Most of the time I give the impression that I'm cool and chill. My mind might be going a mile a minute but it doesn't show.
Except when it latches onto something that I can't let go of.
Like the other night when I went to go get pizza. Two slices of plain cheese with a Mug root beer.
I grab my meal and sit at a table facing the door where a kid In basketball shorts and a sweatshirt who has been waiting for his food starts checking his pockets furiously.
Right away I know what this is. I know what's going on and I am completely unable to focus on absolutely anything else.
The kid had lost his money.
So now I'm obsessively watching him pace 20 feet back and forth while alternating sticking his hand in his four pockets.
Left leg, right leg, left hip, right hip.
Over and over again while repeating the phrase:
This is impossible I just had it.
I know that situation because I've been there. The feeling of no sensation to sheer panic and confusion with absolutely no idea what to do.
I get it.
And I felt bad for the kid. I really did.
But after he had paced the length of he empty shop 10 times and checked his pockets dozens more I started to lose my patience.
Because what he was doing wasn't helping the situation at all nor was he doing anything to state his case.
His food was already ordered and he wasn't going to leave or say anything until it was ready.
I realize I am being a bit unfair.

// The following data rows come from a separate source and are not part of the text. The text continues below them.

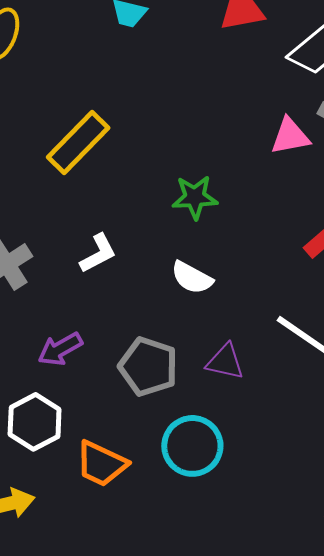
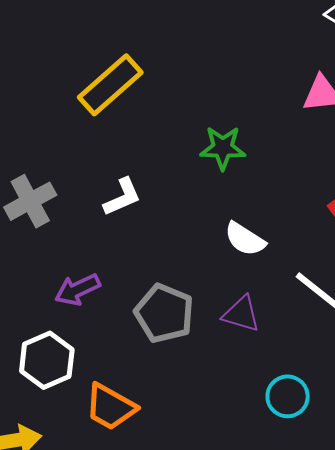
white semicircle: (192, 278) -> (245, 239), moved
cyan circle: (192, 446) -> (288, 396), moved, size x0.7

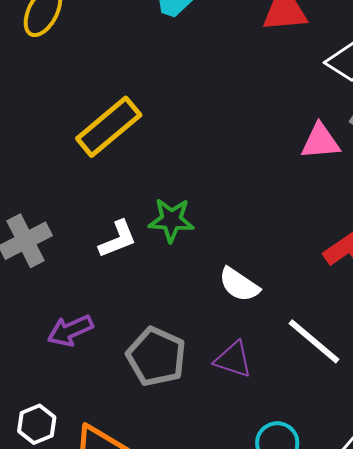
green star: (223, 148) -> (171, 220), moved
white hexagon: (47, 360) -> (37, 424), moved, size x0.7

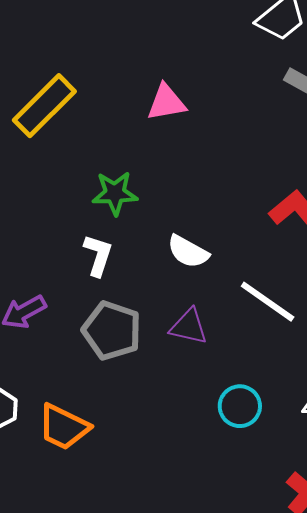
pink triangle: (320, 141) -> (166, 102), moved
white L-shape: (118, 239) -> (98, 255), moved, turned -45

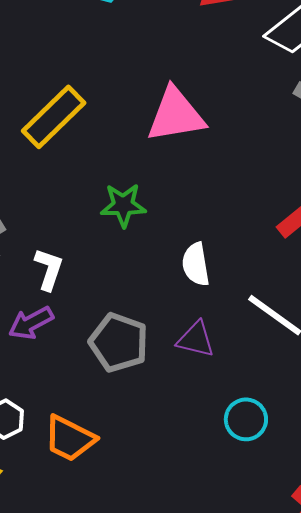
pink triangle: (166, 102) -> (176, 115), size x1.5
white semicircle: (188, 252) -> (196, 264), turned 51
white L-shape: (98, 255) -> (49, 269), moved

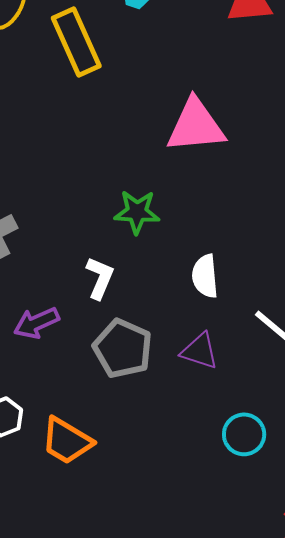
yellow rectangle: (54, 117) -> (76, 42), moved, turned -74
white L-shape: (49, 269) -> (100, 278), moved

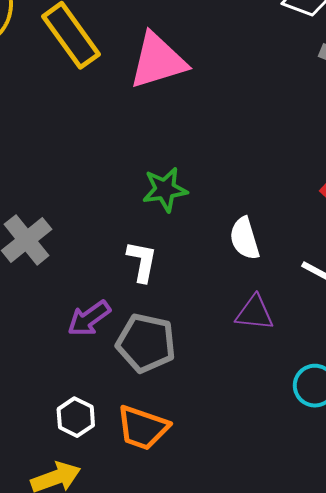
pink triangle: (196, 126) -> (158, 61), moved
gray pentagon: (123, 349) -> (146, 343), moved

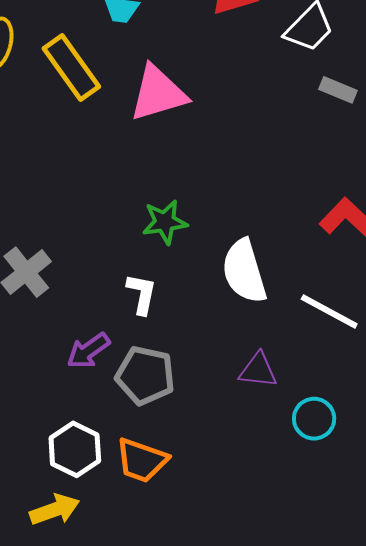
white semicircle: (245, 238) -> (244, 271), size x1.5
purple triangle: (255, 313) -> (258, 370), moved
white hexagon: (76, 417) -> (75, 449), size x1.4

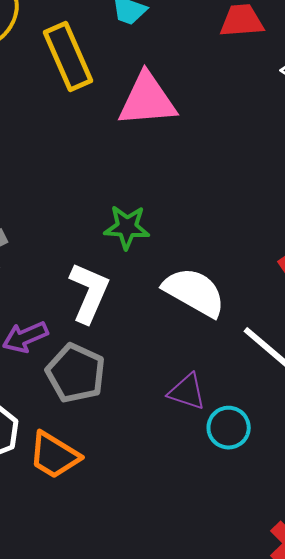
white semicircle: (244, 271) -> (194, 292), turned 124
white L-shape: (142, 294) -> (89, 293), size x1.4
cyan circle: (314, 419) -> (229, 428), moved

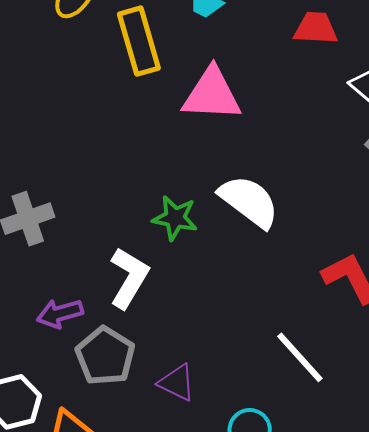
white semicircle: (194, 292) -> (249, 201), moved
purple triangle: (187, 392) -> (177, 383), moved

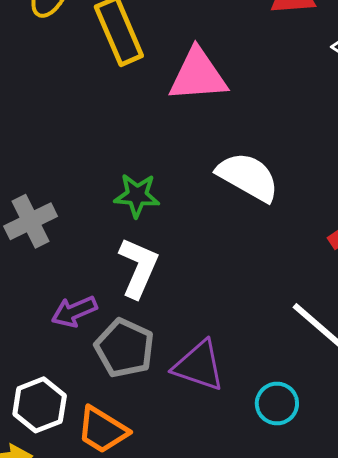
green star: (175, 218) -> (137, 195), moved
purple triangle: (177, 383) -> (199, 366), size x1.4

After all the kid was probably only 15.
But he had waxed eyebrows and that bothered me.
Back, forth, pocket, pocket, pocket, pocket.
I am chewing my pizza, I am swallowing it, but I am not enjoying it because all I can think about is what is going to happen when he finally has to tell pizza man what happened. There is a pit in my stomach anticipating this interaction.
The longer it goes on, and mind you it was from the time I started my first slice of pizza to the time I finished my second so ya know, not biblical lengths of time, but the longer it goes on the more angst I develop and the more I want to yell at this kid.
It'd obviously not on this completely empty floor and yes it IS, possible it's extremely possible so stop fake looking for your money and either say what happened or go find your money.
The situation was obviously heightened for me because I approach pizza consumption like an oversized javelina.
And being distracted from pizza is more severe for me than being distracted from other meals because I am fanatical about the temperature of my pizza. (the longer this goes on the more unflattering a picture this paints of me, I see that)
It is not hyperbole to say that I burn the roof of my mouth on pizza. It's probably due to the system I developed for eating pizza thereby enabling me to enjoy more hot pizza longer than your average pizza schmuck.
I just save the crusts for last since they aren't as hot anyway and don't require increased temperature to remain tasty.
I used to be more maniacal and order three slices to go but insist on eating one while walking to my apartment because I wanted to make sure I didn't waste time.
I DONT KNOW WHY THIS ALL STARTED!
I just wanted to eat my pizza while it was still hot.
So being distracted during pizza time, an already semi-psychotic eating experience on it's own, becomes a really severe circumstance.
Do you see where I'm going with all this?
Outside of pizza, my spontaneous anxiety has also manifested itself in other ways.
Like what bothers other people is starting to affect me. For instance if I see a woman on the train focused on something a kid is doing, I myself become obsessed with both the woman and the kid, in a mobius strip of distraction.
I become unable to focus because I become distracted by somebody else being distracted.
Its like like some kind of Anxiety induced butterfly effect.
I need to learn how to just look away. Out of site out of mind, kind of.
The problem is I've convinced myself that my point of view on some things is extremely important so now I', starting to think my point of view on everything is important and I must observe it all.
Rational people reading this (which lets be honest, what ARE you doing here) might say something witty like
I admire their courage and gumption. I sometimes worry that I'm one obsession from becoming completely unhinged.
Seriously its a fear.
I watched a documentary once where a man finishing his doctorate at the age of 30 suddenly snapped and started yelling nonstop for three hours a day and ended up in a mental institution.
I worry that might happen to me. That I too will go on rants about lost money and juvenile delinquency that drive other people mad and cause THEM to yell for hours a day whilst I throw slices of pizza at strangers thereby causing an irrevocable chain of effects that turns the whole world insane.
I just hope I finish my pizza before it happens.